> YOUR INSTRUCTIONS
Each line below needs to be repeated precisely as it is.

#### DATA FOR THIS EXERCISE ####

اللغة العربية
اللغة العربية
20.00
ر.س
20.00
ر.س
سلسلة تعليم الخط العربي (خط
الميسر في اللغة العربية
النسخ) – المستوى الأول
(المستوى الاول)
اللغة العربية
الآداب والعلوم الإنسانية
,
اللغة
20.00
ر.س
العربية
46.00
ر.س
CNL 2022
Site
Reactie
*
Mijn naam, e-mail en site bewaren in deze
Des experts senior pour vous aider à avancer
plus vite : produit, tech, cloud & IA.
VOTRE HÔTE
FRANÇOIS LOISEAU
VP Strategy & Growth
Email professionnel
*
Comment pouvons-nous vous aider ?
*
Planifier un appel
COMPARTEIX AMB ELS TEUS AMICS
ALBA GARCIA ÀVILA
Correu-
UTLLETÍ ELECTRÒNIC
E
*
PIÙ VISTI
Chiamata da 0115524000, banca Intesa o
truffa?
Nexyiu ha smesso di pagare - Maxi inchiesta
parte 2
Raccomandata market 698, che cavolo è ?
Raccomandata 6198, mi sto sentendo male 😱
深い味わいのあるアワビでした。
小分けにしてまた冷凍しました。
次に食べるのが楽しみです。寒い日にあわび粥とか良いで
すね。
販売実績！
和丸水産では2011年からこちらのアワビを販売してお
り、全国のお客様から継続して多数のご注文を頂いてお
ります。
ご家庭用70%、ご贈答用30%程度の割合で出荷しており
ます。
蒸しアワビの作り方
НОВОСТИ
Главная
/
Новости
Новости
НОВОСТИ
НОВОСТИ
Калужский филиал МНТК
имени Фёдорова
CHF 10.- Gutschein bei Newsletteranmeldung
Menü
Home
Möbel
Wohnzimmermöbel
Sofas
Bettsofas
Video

####

> SOLVED EXERCISE
اللغة العربية
اللغة العربية
20.00
ر.س
20.00
ر.س
سلسلة تعليم الخط العربي (خط
الميسر في اللغة العربية
النسخ) – المستوى الأول
(المستوى الاول)
اللغة العربية
الآداب والعلوم الإنسانية
,
اللغة
20.00
ر.س
العربية
46.00
ر.س
CNL 2022
Site
Reactie
*
Mijn naam, e-mail en site bewaren in deze
Des experts senior pour vous aider à avancer
plus vite : produit, tech, cloud & IA.
VOTRE HÔTE
FRANÇOIS LOISEAU
VP Strategy & Growth
Email professionnel
*
Comment pouvons-nous vous aider ?
*
Planifier un appel
COMPARTEIX AMB ELS TEUS AMICS
ALBA GARCIA ÀVILA
Correu-
UTLLETÍ ELECTRÒNIC
E
*
PIÙ VISTI
Chiamata da 0115524000, banca Intesa o
truffa?
Nexyiu ha smesso di pagare - Maxi inchiesta
parte 2
Raccomandata market 698, che cavolo è ?
Raccomandata 6198, mi sto sentendo male 😱
深い味わいのあるアワビでした。
小分けにしてまた冷凍しました。
次に食べるのが楽しみです。寒い日にあわび粥とか良いで
すね。
販売実績！
和丸水産では2011年からこちらのアワビを販売してお
り、全国のお客様から継続して多数のご注文を頂いてお
ります。
ご家庭用70%、ご贈答用30%程度の割合で出荷しており
ます。
蒸しアワビの作り方
НОВОСТИ
Главная
/
Новости
Новости
НОВОСТИ
НОВОСТИ
Калужский филиал МНТК
имени Фёдорова
CHF 10.- Gutschein bei Newsletteranmeldung
Menü
Home
Möbel
Wohnzimmermöbel
Sofas
Bettsofas
Video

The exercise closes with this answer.